# Scanning medium format with Epson V600



## ulrichsd (Mar 22, 2013)

Hi everyone, hope I posted this in the correct forum since it is about scanning film.

I recently purchased an Epson V600 and have been trying it out with reversal B&W.  I've been testing it out at lower resolution (1200 dpi) to test the settings to see what works best.  

I was wondering if anyone had any tips regarding
1) Dust removal vs Digital ICE
2) Using Unsharp masking, grain reduction or backlight correction
3) If scanning B&W do you still output to 48 bit color or 8-bit greyscale?

I feel like I get some scans that seem ok (other than my shoddy darkroom practices leaving scratches on the negatives) and others that seem very pixelated (sample 2 below) a result of sharpness masking or using 8-bit greyscale maybe?)

I'm still learning the differences between all these settings and I still need to read the manual, but if anyone would like to share their favorite settings or settings to avoid it would be much appreciated.

Thanks!
Scott


----------



## usayit (Mar 22, 2013)

For B&W negative, turn off digital ICE.


----------



## djacobox372 (Mar 23, 2013)

Don't sharpen with the scan settings, you can always sharpen later--frankly you shouldn't do anything while scanning that can be done later--you want your original scan to be as unmolested as possible.  Also adjust your levels to ensure that you aren't clipping any black/white data, the epson scan software likes to default to a high-contrast setting that clips your blacks and whites. The goal of the scan is to get a good digital negative, not to create your final print. 
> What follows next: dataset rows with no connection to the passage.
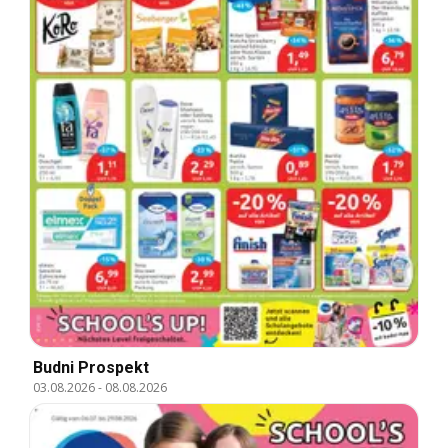
Budni Prospekt
03.08.2026
-
08.08.2026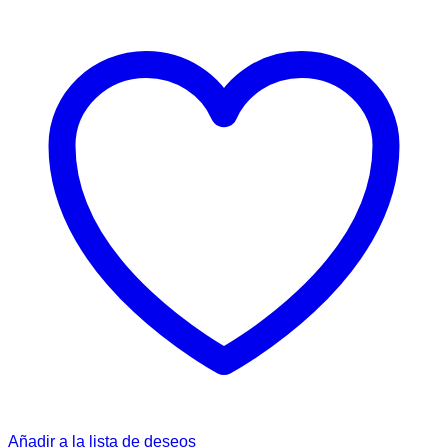
Añadir a la lista de deseos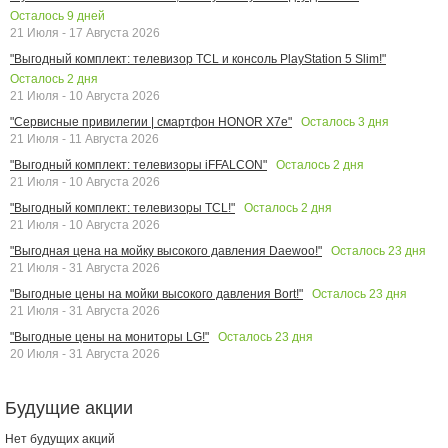
Осталось
9
дней
21 Июля - 17 Августа 2026
"Выгодный комплект: телевизор TCL и консоль PlayStation 5 Slim!"
Осталось
2
дня
21 Июля - 10 Августа 2026
Осталось
3
дня
"Сервисные привилегии | смартфон HONOR X7e"
21 Июля - 11 Августа 2026
Осталось
2
дня
"Выгодный комплект: телевизоры iFFALCON"
21 Июля - 10 Августа 2026
Осталось
2
дня
"Выгодный комплект: телевизоры TCL!"
21 Июля - 10 Августа 2026
Осталось
23
дня
"Выгодная цена на мойку высокого давления Daewoo!"
21 Июля - 31 Августа 2026
Осталось
23
дня
"Выгодные цены на мойки высокого давления Bort!"
21 Июля - 31 Августа 2026
Осталось
23
дня
"Выгодные цены на мониторы LG!"
20 Июля - 31 Августа 2026
Будущие акции
Нет будущих акций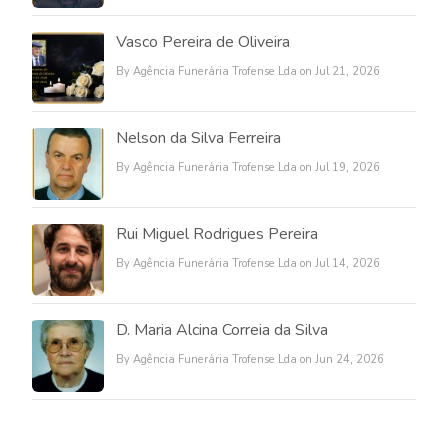
Vasco Pereira de Oliveira
By Agência Funerária Trofense Lda on Jul 21, 2026
Nelson da Silva Ferreira
By Agência Funerária Trofense Lda on Jul 19, 2026
Rui Miguel Rodrigues Pereira
By Agência Funerária Trofense Lda on Jul 14, 2026
D. Maria Alcina Correia da Silva
By Agência Funerária Trofense Lda on Jun 24, 2026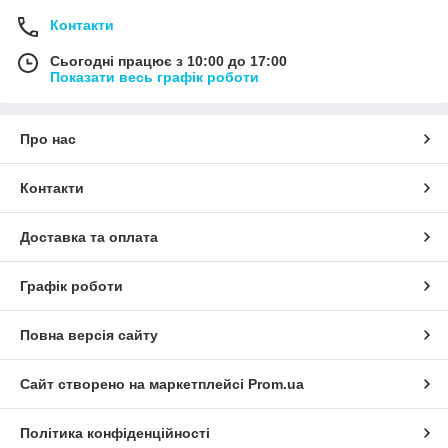
Контакти
Сьогодні працює з 10:00 до 17:00
Показати весь графік роботи
Про нас
Контакти
Доставка та оплата
Графік роботи
Повна версія сайту
Сайт створено на маркетплейсі
Prom.ua
Політика конфіденційності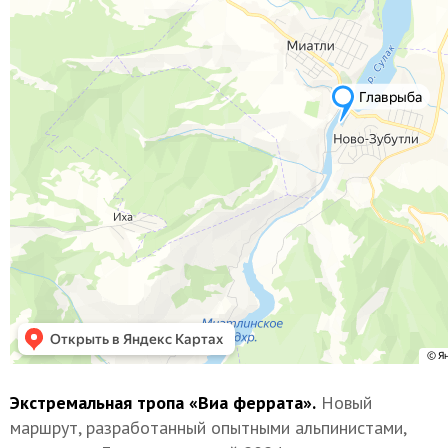
Экстремальная тропа «Виа феррата».
Новый
маршрут, разработанный опытными альпинистами,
Dust prevention is best done with a clean environment, an anti-static brush, and blower (hand or compressor, not canned).  Whatever sneaks through is easy to cleanup digitally. Avoid any anti-dust options the scanner has, they'll rob you of detail.


----------



## gsgary (Mar 23, 2013)

usayit said:


> For B&W negative, turn off digital ICE.



+ 1 turn everything off


----------



## hfb (Mar 24, 2013)

I have a 700. I use the Home and pro modes. With 2400 DPI.


----------



## ulrichsd (Apr 7, 2013)

gsgary said:


> + 1 turn everything off



Thanks everyone for the replies! Turned all extra features off and getting much better results.  Clean up any spots in ps elements. 

Thanks!!


----------



## hfb (Apr 8, 2013)

I have a 700. I use home and pro modes at 2400. I tried 4800 and got way to big a file. I am shooting TriX 400 in a Mamiya 645 1000


----------